Sicaam Paa is another version of this dish which employs sun-dried pork belly which is then fried along with dry chillies.
Yaksha Shakam is a version of this dish that substitutes pork with dried yak meat.
5. Suja (Bhutanese Butter Tea)
Tea is frequently consumed in Bhutan but is a little different. What the locals mostly indulge in is butter tea, also known as Suja or Po Cha or Goor Goor which is usually served after meals and is found to be quite comforting in the cold weather. Fermented yak butter is made from fresh yak milk. This butter is then boiled along with tea leaves and water. It is a frothy drink that tastes more like butter than tea, and its salty taste might surprise some. Butter tea is also relished in Tibet and parts of Nepal as well. Suja can also be made with cow's butter.

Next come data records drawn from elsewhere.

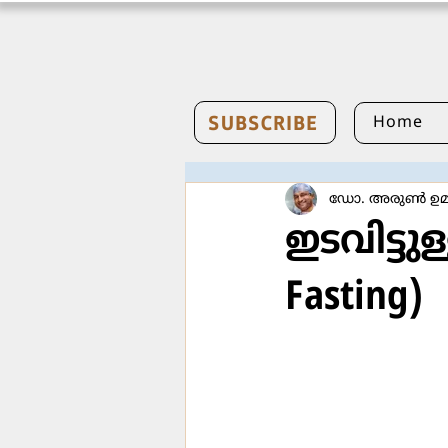
SUBSCRIBE
Home
ഡോ. അരുണ്‍ ഉമ്
ഇടവിട്ടു
Fasting)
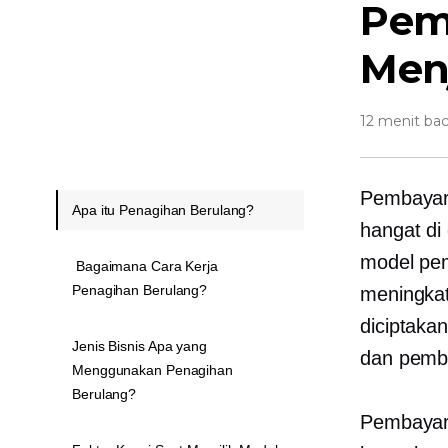
Pem
Men
12 menit ba
Pembayara
Apa itu Penagihan Berulang?
hangat di 
model pem
Bagaimana Cara Kerja
Penagihan Berulang?
meningkat
diciptaka
Jenis Bisnis Apa yang
dan pembe
Menggunakan Penagihan
Berulang?
Pembayara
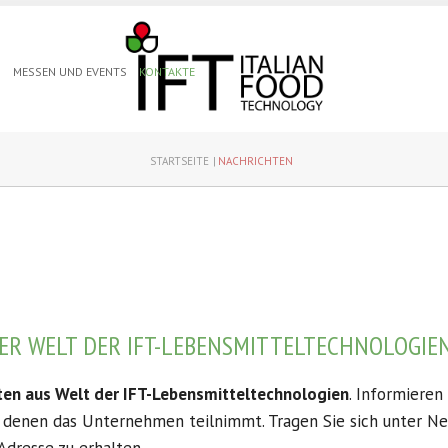
N
MESSEN UND EVENTS
KONTAKTE
STARTSEITE
NACHRICHTEN
ER WELT DER IFT-LEBENSMITTELTECHNOLOGIE
ten aus Welt der IFT-Lebensmitteltechnologien
. Informieren
n denen das Unternehmen teilnimmt. Tragen Sie sich unter N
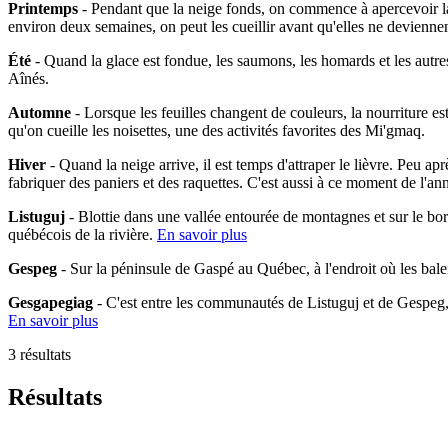
Printemps
- Pendant que la neige fonds, on commence à apercevoir la 
environ deux semaines, on peut les cueillir avant qu'elles ne devienne
Été
- Quand la glace est fondue, les saumons, les homards et les autres
Aînés.
Automne
- Lorsque les feuilles changent de couleurs, la nourriture es
qu'on cueille les noisettes, une des activités favorites des Mi'gmaq.
Hiver
- Quand la neige arrive, il est temps d'attraper le lièvre. Peu ap
fabriquer des paniers et des raquettes. C'est aussi à ce moment de l'an
Listuguj
- Blottie dans une vallée entourée de montagnes et sur le bo
québécois de la rivière.
En savoir plus
Gespeg
- Sur la péninsule de Gaspé au Québec, à l'endroit où les bal
Gesgapegiag
- C'est entre les communautés de Listuguj et de Gespeg
En savoir plus
3 résultats
Résultats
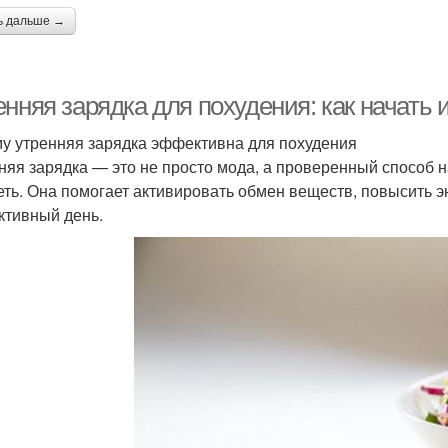
ь дальше →
нняя зарядка для похудения: как начать 
у утренняя зарядка эффективна для похудения
няя зарядка — это не просто мода, а проверенный способ н
еть. Она помогает активировать обмен веществ, повысить э
ктивный день.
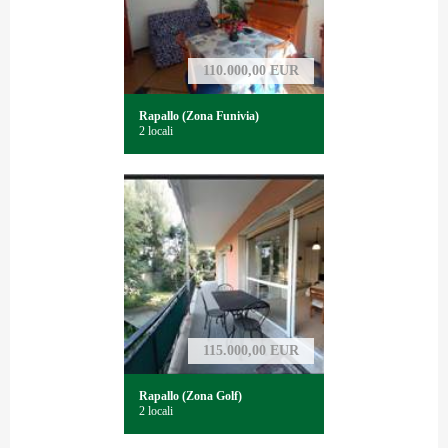
110.000,00 EUR
Rapallo (Zona Funivia)
2 locali
115.000,00 EUR
Rapallo (Zona Golf)
2 locali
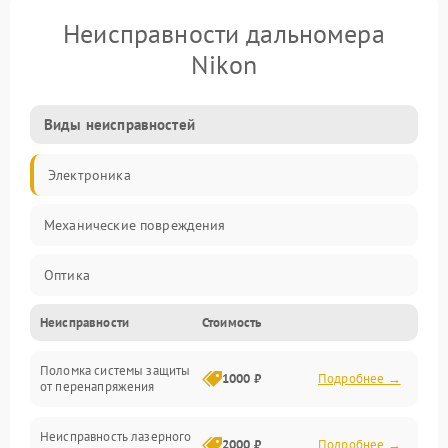
Неисправности дальномера
Nikon
Виды неисправностей
Электроника
Механические повреждения
Оптика
Неисправности
Стоимость
Поломка системы защиты
1000 ₽
Подробнее →
от перенапряжения
Неисправность лазерного
2000 ₽
Подробнее →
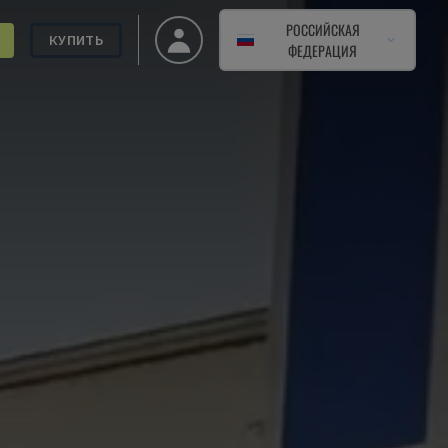
РОССИЙСКАЯ
КУПИТЬ
ФЕДЕРАЦИЯ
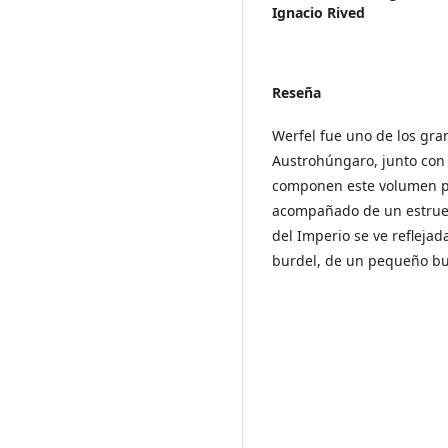
Ignacio Rived
Reseña
Werfel fue uno de los gra
Austrohúngaro, junto con 
componen este volumen pa
acompañado de un estruend
del Imperio se ve reflejad
burdel, de un pequeño bu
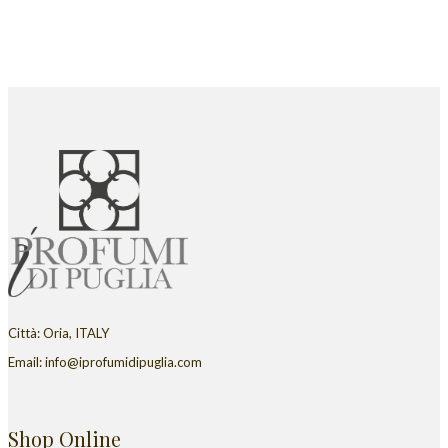
Città: Oria, ITALY
Email: info@iprofumidipuglia.com
Shop Online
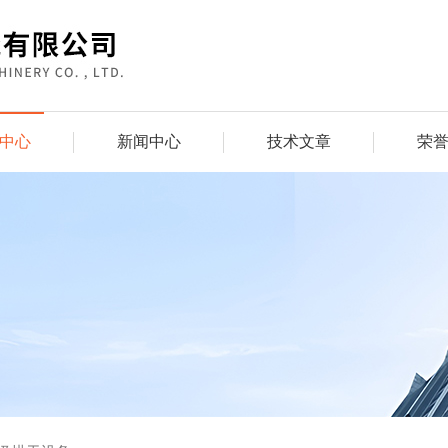
中心
新闻中心
技术文章
荣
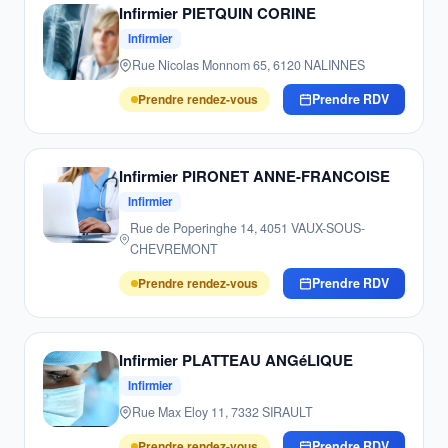
Infirmier PIETQUIN CORINE
Infirmier
Rue Nicolas Monnom 65, 6120 NALINNES
Prendre rendez-vous
Prendre RDV
Infirmier PIRONET ANNE-FRANCOISE
Infirmier
Rue de Poperinghe 14, 4051 VAUX-SOUS-
CHEVREMONT
Prendre rendez-vous
Prendre RDV
Infirmier PLATTEAU ANGéLIQUE
Infirmier
Rue Max Eloy 11, 7332 SIRAULT
Prendre rendez-vous
Prendre RDV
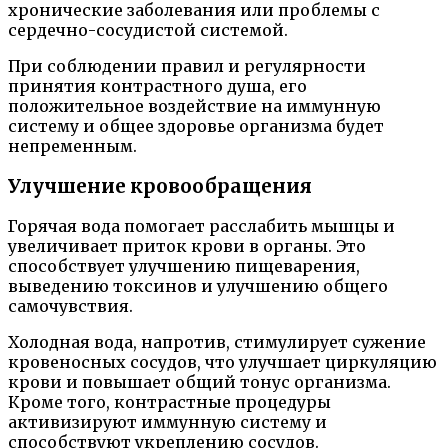
хронические заболевания или проблемы с
сердечно-сосудистой системой.
При соблюдении правил и регулярности
принятия контрастного душа, его
положительное воздействие на иммунную
систему и общее здоровье организма будет
непременным.
Улучшение кровообращения
Горячая вода помогает расслабить мышцы и
увеличивает приток крови в органы. Это
способствует улучшению пищеварения,
выведению токсинов и улучшению общего
самочувствия.
Холодная вода, напротив, стимулирует сужение
кровеносных сосудов, что улучшает циркуляцию
крови и повышает общий тонус организма.
Кроме того, контрастные процедуры
активизируют иммунную систему и
способствуют укреплению сосудов.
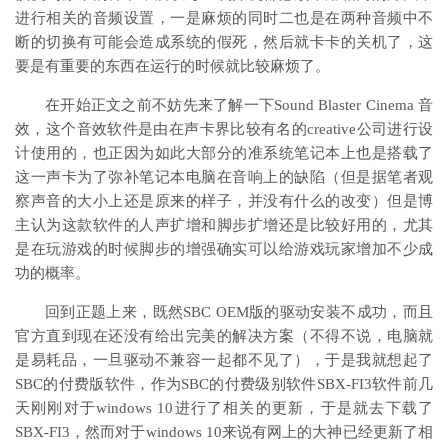
进行相关的音频设置，一是麻烦的同时二也是在两种音频中不
断的切换有可能会造成系统的假死，然后就卡卡的关机了，这
要是有重要的东西在运行的时候就比较麻烦了。
在开始正文之前不妨先来了解一下Sound Blaster Cinema 音
效，这个音效软件是由在声卡界比较有名的creative公司进行设
计使用的，也正因为如此大部分的准系统笔记本上也是搭载了
这一声卡为了弥补笔记本电脑在音响上的缺陷（但是据笔者观
察声音的大小上还是原来的样子，并没有什么的改变）但是博
主认为这款软件的人声扩增和脚步扩增还是比较好用的，尤其
是在玩游戏的时候脚步的增强确实可以给游戏玩家增加不少成
功的概率。
回到正题上来，既然SBC OEM版的驱动安装不成功，而且
官方直到现在还没有给出完美的解决方案（不得不说，电脑就
是易耗品，一旦驱动不兼容一起都不见了），于是我就想起了
SBC的付费版软件，作为SBC的付费级别软件SBX-FI3软件前几
天刚刚对于windows 10进行了相关的更新，于是就去下载了
SBX-FI3，然而对于windows 10来说有网上的大神已经更新了相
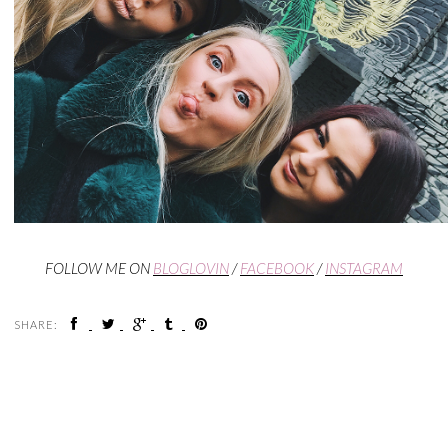
FOLLOW ME ON
BLOGLOVIN
/
FACEBOOK
/
INSTAGRAM
SHARE:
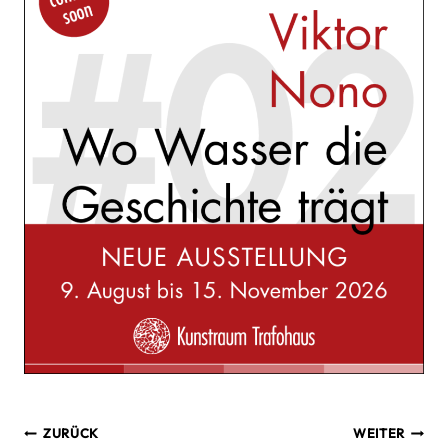
Beitragsnavigation
ZURÜCK
WEITER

6. Ara (Traditional Alcoholic Beverage)
Ara (or Arag) is the traditional alcoholic beverage in Bhutan. It is made by fermenting or distilling rice, wheat, maize, millet, barley or buckwheat and is usually creamy, whitish or clear in appearance. It has a very strong smell and taste. Sometimes Ara is also heated with butter and eggs to make it a more wholesome beverage. There are also other drinks like Banchang and Sinchang which are made by fermenting grains with homemade yeast. Sinchang is a cool drink whereas Banchang is a hot drink.
7. Zow Shungo
As the term, Zow - which means splendid suggests, this dish is a popular favourite among the Bhutanese cuisine. It is made from leftover vegetables and red rice and can be prepared quickly and easily. It is a healthy option and one which ensures that you do not have to throw away any leftover veggies.
8. Jaju Soup
Jaju is a traditional Bhutanese soup, generally served along with other dishes as a side. It is made up of green leafy vegetables like local spinach, or even turnips. The broth is prepared with milk and butter. Sometimes, cheese is also added to the preparation to make it heartier, and tastier.
9. Jasha Tshoem
Jasha Tshoem is a spicy Bhutanese stew prepared with beef and flavoured up with ginger garlic, onions, chilli pepper and sometimes mushrooms.
Khur-le is a traditional hearty Bhutanese breakfast, ideal for cold climates. It is a pancake made out of buckwheat, barley or wheat flour. It serves as a good combination of other Bhutanese dishes like ema or shakam datshi, or with eggs and sauces.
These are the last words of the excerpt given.